Iablokov Stanislav N, Klimenko Natalia S, Efimova Daria A, Shashkova Tatiana, Novichkov Pavel S, Rodionov Dmitry A, Tyakht Alexander V
A.A. Kharkevich Institute for Information Transmission Problems, Russian Academy of Sciences, Moscow, Russia.
P.G. Demidov Yaroslavl State University, Yaroslavl, Russia.
Front Mol Biosci. 2021 Jan 18;7:603740. doi: 10.3389/fmolb.2020.603740. eCollection 2020.
The gut microbiome is of utmost importance to human health. While a healthy microbiome can be represented by a variety of structures, its functional capacity appears to be more important. Gene content of the community can be assessed by "shotgun" metagenomics, but this approach is still too expensive. High-throughput amplicon-based surveys are a method of choice for large-scale surveys of links between microbiome, diseases, and diet, but the algorithms for predicting functional composition need to be improved to achieve good precision. Here we show how feature engineering based on microbial phenotypes, an advanced method for functional prediction from 16S rRNA sequencing data, improves identification of alterations of the gut microbiome linked to the disease. We processed a large collection of published gut microbial datasets of inflammatory bowel disease (IBD) patients to derive their community phenotype indices (CPI)-high-precision semiquantitative profiles aggregating metabolic potential of the community members based on genome-wide metabolic reconstructions. The list of selected metabolic functions included metabolism of short-chain fatty acids, vitamins, and carbohydrates. The machine-learning approach based on microbial phenotypes allows us to distinguish the microbiome profiles of healthy controls from patients with Crohn's disease and from ones with ulcerative colitis. The classifiers were comparable in quality to conventional taxonomy-based classifiers but provided new findings giving insights into possible mechanisms of pathogenesis. Feature-wise partial dependence plot (PDP) analysis of contribution to the classification result revealed a diversity of patterns. These observations suggest a constructive basis for defining functional homeostasis of the healthy human gut microbiome. The developed features are promising interpretable candidate biomarkers for assessing microbiome contribution to disease risk for the purposes of personalized medicine and clinical trials.
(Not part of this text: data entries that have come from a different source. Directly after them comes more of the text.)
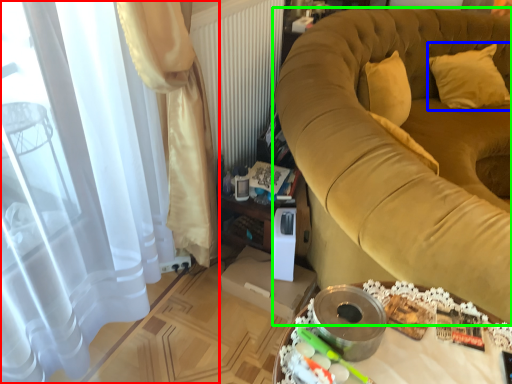 Question: Based on their relative distances, which object is farther from curtain (highlighted by a red box)? Choose from pillow (highlighted by a blue box) and furniture (highlighted by a green box).

Choices:
 (A) pillow
 (B) furniture

Answer: (A) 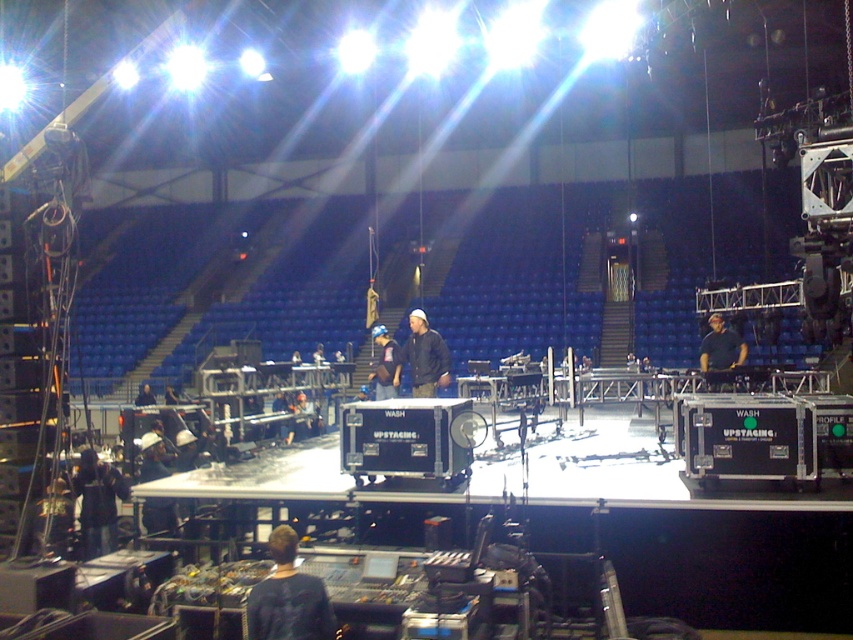 You are a stagehand needing to move a large equipment box through the space between the dark blue jacket at center and the dark blue shirt at center. Can you fit the box through this space?

The dark blue jacket at center occupies less space than dark blue shirt at center, so the space between them may be insufficient for the large equipment box to pass through.

You are a photographer positioned at the back of the arena. You need to capture a clear photo of both the dark blue jacket at center and the dark blue shirt at center. Given that your camera has a limited focus range, which object should you prioritize to ensure it appears in focus if you can only focus on one?

Since the dark blue jacket at center is narrower than the dark blue shirt at center, you should prioritize focusing on the dark blue shirt at center to ensure it appears in focus, as its larger size makes it easier to capture clearly within the limited focus range.

You are a stagehand standing at the center of the arena. You need to locate the dark blue jacket at center. According to the coordinates provided, where exactly is the dark blue jacket located?

The dark blue jacket at center is located at coordinates point (422,356). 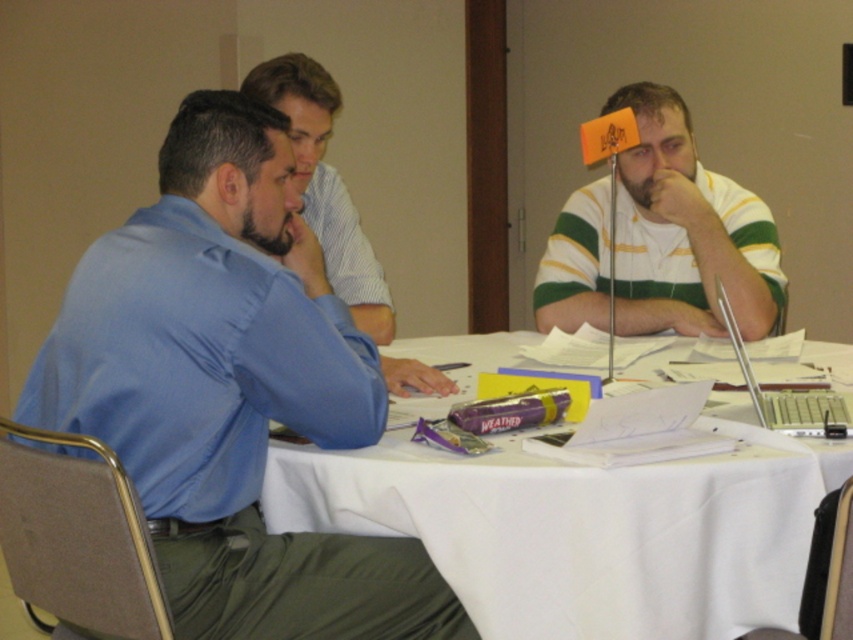 Can you confirm if white cloth table at center is wider than blue shirt at left?

Yes, white cloth table at center is wider than blue shirt at left.

Is white cloth table at center positioned in front of blue shirt at left?

Yes, white cloth table at center is closer to the viewer.

Does point (492, 602) lie in front of point (340, 273)?

Yes, it is.

This screenshot has height=640, width=853. What are the coordinates of `white cloth table at center` in the screenshot? It's located at (583, 529).

Measure the distance between blue cotton shirt at left and camera.

They are 5.35 feet apart.

Which is in front, point (196, 492) or point (753, 218)?

Point (196, 492) is more forward.

Measure the distance between point (286, 410) and camera.

1.71 meters

I want to click on blue cotton shirt at left, so click(x=231, y=390).

Looking at this image, between striped jersey at center and blue shirt at left, which one appears on the right side from the viewer's perspective?

striped jersey at center

Does striped jersey at center have a greater height compared to blue shirt at left?

Incorrect, striped jersey at center's height is not larger of blue shirt at left's.

Is point (732, 300) positioned behind point (338, 221)?

No, it is not.

Where is `striped jersey at center`? This screenshot has width=853, height=640. striped jersey at center is located at coordinates (686, 230). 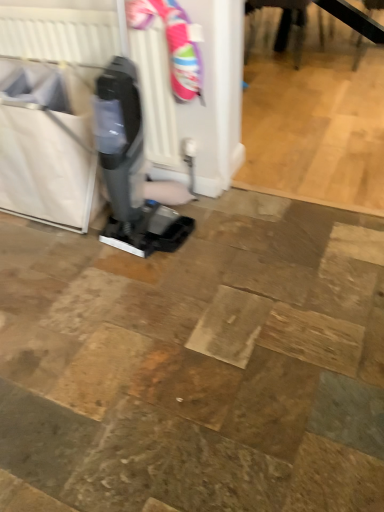 Question: Can you confirm if white plastic radiator at upper left is thinner than white fabric laundry basket at left?

Choices:
 (A) no
 (B) yes

Answer: (B)

Question: Is white plastic radiator at upper left touching white fabric laundry basket at left?

Choices:
 (A) no
 (B) yes

Answer: (A)

Question: Is white plastic radiator at upper left taller than white fabric laundry basket at left?

Choices:
 (A) yes
 (B) no

Answer: (A)

Question: From a real-world perspective, is white plastic radiator at upper left on top of white fabric laundry basket at left?

Choices:
 (A) yes
 (B) no

Answer: (A)

Question: Can you confirm if white plastic radiator at upper left is wider than white fabric laundry basket at left?

Choices:
 (A) no
 (B) yes

Answer: (A)

Question: Can you confirm if white plastic radiator at upper left is positioned to the right of white fabric laundry basket at left?

Choices:
 (A) no
 (B) yes

Answer: (B)

Question: From the image's perspective, would you say white fabric laundry basket at left is shown under white plastic radiator at upper left?

Choices:
 (A) yes
 (B) no

Answer: (A)

Question: Does white fabric laundry basket at left have a smaller size compared to white plastic radiator at upper left?

Choices:
 (A) no
 (B) yes

Answer: (A)

Question: Considering the relative sizes of white fabric laundry basket at left and white plastic radiator at upper left in the image provided, is white fabric laundry basket at left bigger than white plastic radiator at upper left?

Choices:
 (A) no
 (B) yes

Answer: (B)

Question: Would you say white plastic radiator at upper left is part of white fabric laundry basket at left's contents?

Choices:
 (A) no
 (B) yes

Answer: (B)

Question: Considering the relative positions of white fabric laundry basket at left and white plastic radiator at upper left in the image provided, is white fabric laundry basket at left to the right of white plastic radiator at upper left from the viewer's perspective?

Choices:
 (A) yes
 (B) no

Answer: (B)

Question: From a real-world perspective, is white fabric laundry basket at left located beneath white plastic radiator at upper left?

Choices:
 (A) no
 (B) yes

Answer: (B)

Question: Considering the positions of point (23, 205) and point (168, 139), is point (23, 205) closer or farther from the camera than point (168, 139)?

Choices:
 (A) farther
 (B) closer

Answer: (A) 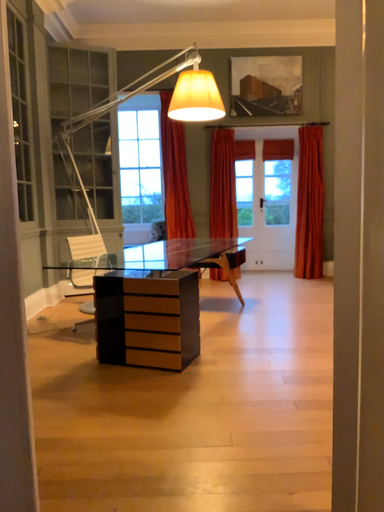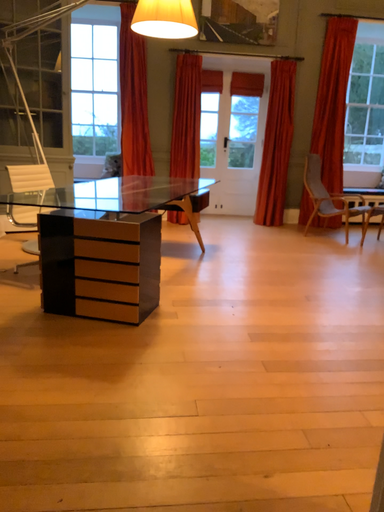 Question: How did the camera likely rotate when shooting the video?

Choices:
 (A) rotated left
 (B) rotated right

Answer: (B) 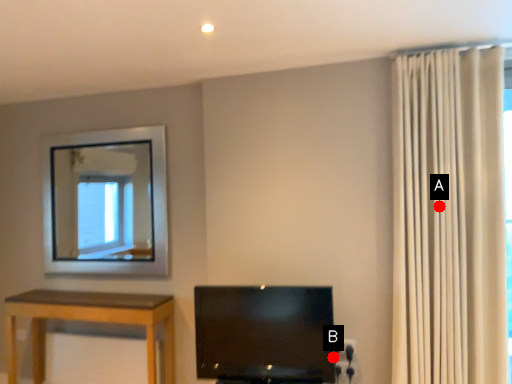 Question: Two points are circled on the image, labeled by A and B beside each circle. Which point is closer to the camera?

Choices:
 (A) A is closer
 (B) B is closer

Answer: (A)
肠道微生物群对人类健康至关重要。虽然健康的微生物群可以由多种结构来表征,但其功能能力似乎更为重要。群落的基因含量可以通过“鸟枪法”宏基因组学来评估,但这种方法仍然过于昂贵。基于高通量扩增子的调查是大规模研究微生物群、疾病和饮食之间联系的一种首选方法,但预测功能组成的算法需要改进以实现高精度。在这里,我们展示了基于微生物表型的特征工程,一种从16S rRNA测序数据进行功能预测的先进方法,如何改进与疾病相关的肠道微生物群改变的识别。我们处理了大量已发表的炎症性肠病(IBD)患者的肠道微生物数据集,以得出他们的群落表型指数(CPI)——基于全基因组代谢重建汇总群落成员代谢潜力的高精度半定量概况。所选代谢功能列表包括短链脂肪酸、维生素和碳水化合物的代谢。基于微生物表型的机器学习方法使我们能够区分健康对照者与克罗恩病患者以及溃疡性结肠炎患者的微生物群概况。这些分类器在质量上与传统的基于分类学的分类器相当,但提供了新的发现,有助于深入了解发病机制的可能机制。对分类结果贡献的特征-wise部分依赖图(PDP)分析揭示了多种模式。这些观察结果为定义健康人类肠道微生物群的功能稳态提供了建设性基础。所开发出的特征有望成为可解释的候选生物标志物,用于在个性化医疗和临床试验中评估微生物群对疾病风险的影响。